## Activity
Work out how many lines of the material contain the string "idioms". Respond with the number only.

## Task inputs
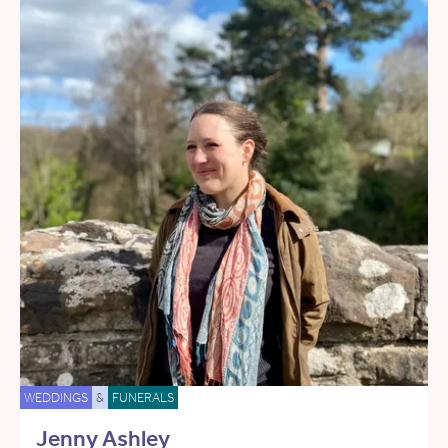
WEDDINGS
&
FUNERALS
Jenny Ashley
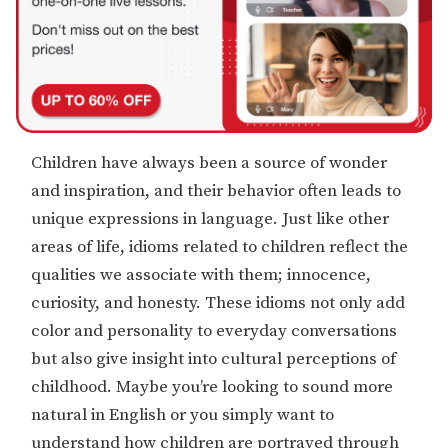
Children have always been a source of wonder
and inspiration, and their behavior often leads to
unique expressions in language. Just like other
areas of life, idioms related to children reflect the
qualities we associate with them; innocence,
curiosity, and honesty. These idioms not only add
color and personality to everyday conversations
but also give insight into cultural perceptions of
childhood. Maybe you’re looking to sound more
natural in English or you simply want to
understand how children are portrayed through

## Solution to this exercise
2